-------- INPUT

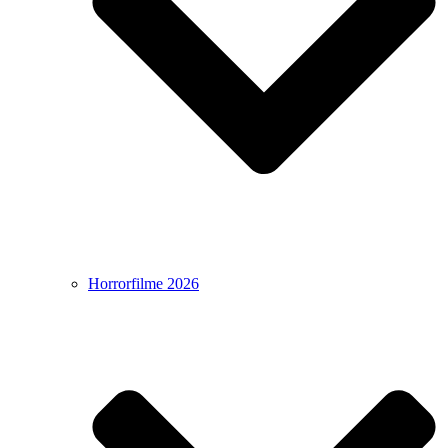
Horrorfilme 2026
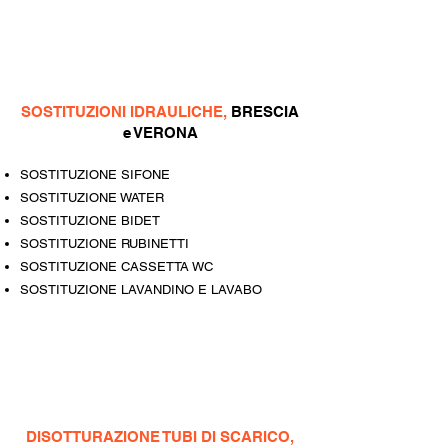
SOSTITUZIONI IDRAULICHE,
BRESCIA
e VERONA
SOSTITUZIONE SIFONE
SOSTITUZIONE WATER
SOSTITUZIONE BIDET
SOSTITUZIONE RUBINETTI
SOSTITUZIONE CASSETTA WC
SOSTITUZIONE LAVANDINO E LAVABO
DISOTTURAZIONE TUBI DI SCARICO,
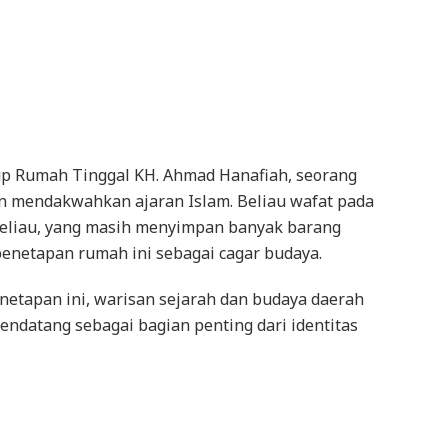
up Rumah Tinggal KH. Ahmad Hanafiah, seorang
an mendakwahkan ajaran Islam. Beliau wafat pada
beliau, yang masih menyimpan banyak barang
penetapan rumah ini sebagai cagar budaya.
tapan ini, warisan sejarah dan budaya daerah
mendatang sebagai bagian penting dari identitas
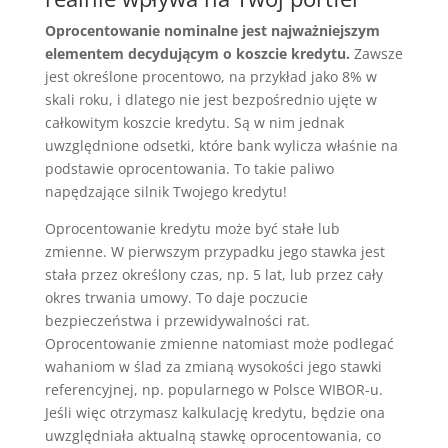
Oprocentowanie nominalne jest najważniejszym
elementem decydującym o koszcie kredytu.
Zawsze
jest określone procentowo, na przykład jako 8% w
skali roku, i dlatego nie jest bezpośrednio ujęte w
całkowitym koszcie kredytu. Są w nim jednak
uwzględnione odsetki, które bank wylicza właśnie na
podstawie oprocentowania. To takie paliwo
napędzające silnik Twojego kredytu!
Oprocentowanie kredytu może być stałe lub
zmienne. W pierwszym przypadku jego stawka jest
stała przez określony czas, np. 5 lat, lub przez cały
okres trwania umowy. To daje poczucie
bezpieczeństwa i przewidywalności rat.
Oprocentowanie zmienne natomiast może podlegać
wahaniom w ślad za zmianą wysokości jego stawki
referencyjnej, np. popularnego w Polsce WIBOR-u.
Jeśli więc otrzymasz kalkulację kredytu, będzie ona
uwzględniała aktualną stawkę oprocentowania, co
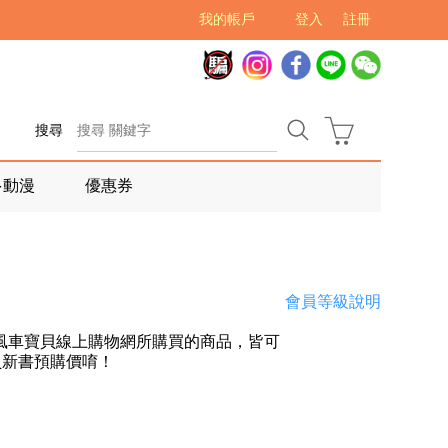
我的帳戶
登入
註冊
搜尋
多動漫
優惠券
會員等級說明
風車寶貝線上購物網所購買的商品，皆可
員新書預購價唷！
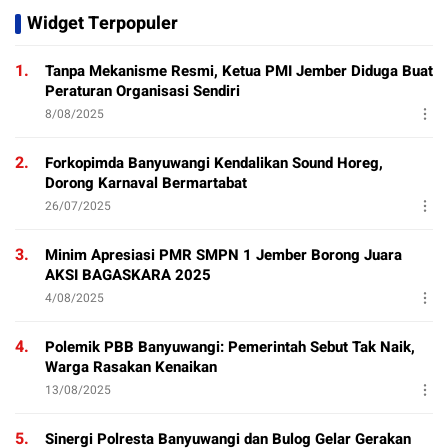
Widget Terpopuler
1.
Tanpa Mekanisme Resmi, Ketua PMI Jember Diduga Buat
Peraturan Organisasi Sendiri
8/08/2025
2.
Forkopimda Banyuwangi Kendalikan Sound Horeg,
Dorong Karnaval Bermartabat
26/07/2025
3.
Minim Apresiasi PMR SMPN 1 Jember Borong Juara
AKSI BAGASKARA 2025
4/08/2025
4.
Polemik PBB Banyuwangi: Pemerintah Sebut Tak Naik,
Warga Rasakan Kenaikan
13/08/2025
5.
Sinergi Polresta Banyuwangi dan Bulog Gelar Gerakan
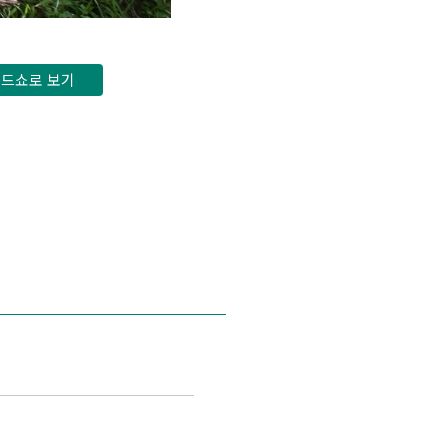
드쇼로 보기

----------------

▶ _BRIEF_
Every line above that has the string "sebagai" needs to be copied.

▶ _EXERCISE SOLUTION_
penetapan rumah ini sebagai cagar budaya.
mendatang sebagai bagian penting dari identitas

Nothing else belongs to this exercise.